When Simon Bolivar was born in 1783, all of Spanish-speaking South America and Central America was ruled by Spain. In fact, Spain had been ruling there for almost 300 years.
By the time Bolivar died in 1830, all the Spanish-speaking nations of this region had won their independence. The man who was most responsible for the liberation of these countries was Bolivar. That’s why he is known as “the Liberator.”
In 1811, Bolivar took part in a revolution in Venezuela ‘that was put down by Spanish forces. Bolivar fled, but he soon led another revolution. This one was successful and brought independence to what are now Colombia, Venezuela, and Ecuador. For a time, these three countries formed a single nation, with Bolivar as its president. But the nation, Gran Colombia, broke up in 1830.

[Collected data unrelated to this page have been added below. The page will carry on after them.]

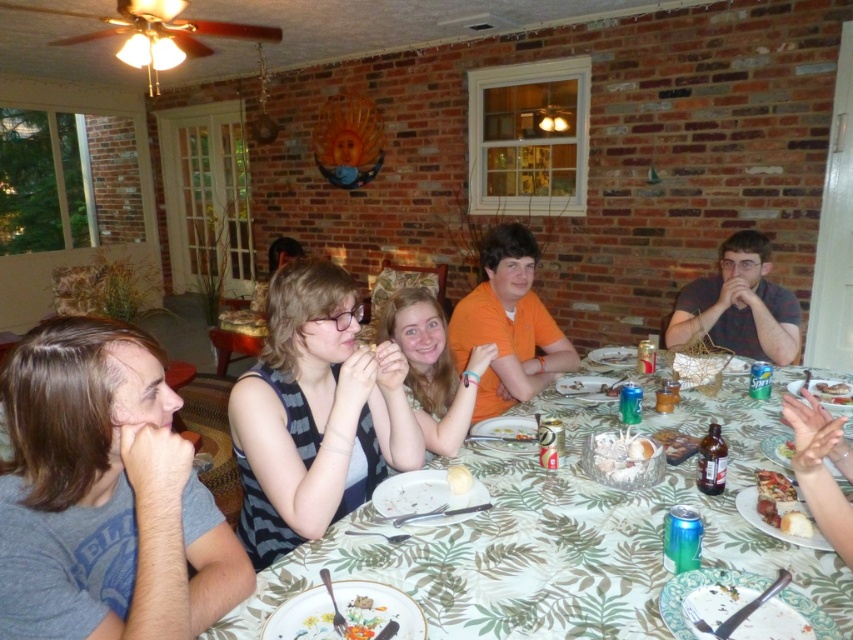 Is orange cotton shirt at center smaller than white fluffy bread at lower right?

Incorrect, orange cotton shirt at center is not smaller in size than white fluffy bread at lower right.

Between orange cotton shirt at center and white fluffy bread at lower right, which one appears on the left side from the viewer's perspective?

orange cotton shirt at center is more to the left.

The width and height of the screenshot is (853, 640). What do you see at coordinates (508, 324) in the screenshot?
I see `orange cotton shirt at center` at bounding box center [508, 324].

The image size is (853, 640). I want to click on orange cotton shirt at center, so click(508, 324).

What do you see at coordinates (433, 369) in the screenshot? This screenshot has width=853, height=640. I see `smooth orange shirt at center` at bounding box center [433, 369].

Is point (410, 360) positioned before point (776, 525)?

No.

Between point (431, 394) and point (773, 508), which one is positioned in front?

Point (773, 508) is in front.

Where is `smooth orange shirt at center`? Image resolution: width=853 pixels, height=640 pixels. smooth orange shirt at center is located at coordinates 433,369.

Can you confirm if white matte plate at lower right is thinner than white fluffy bread at lower right?

No, white matte plate at lower right is not thinner than white fluffy bread at lower right.

Which is more to the left, white matte plate at lower right or white fluffy bread at lower right?

Positioned to the left is white matte plate at lower right.

Is point (755, 506) closer to camera compared to point (790, 515)?

No, (755, 506) is behind (790, 515).

At what (x,y) coordinates should I click in order to perform the action: click on white matte plate at lower right. Please return your answer as a coordinate pair (x, y). The width and height of the screenshot is (853, 640). Looking at the image, I should click on (770, 525).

During the next few years, the Liberator led a revolution that freed Peru from Spanish control. Part of Peru was separated from the rest of Peru and made an independent nation. This nation, proclaimed in 1825, took its name from the Liberator and became Bolivia.
Bolivar also gave his name to states in Colombia and Venezuela. The “dollar” of Venezuela is called the Bolivar in his honor. Can you think of another nation in South America that was named after a person? There’s only one: Colombia, named in honor of Christopher Columbus.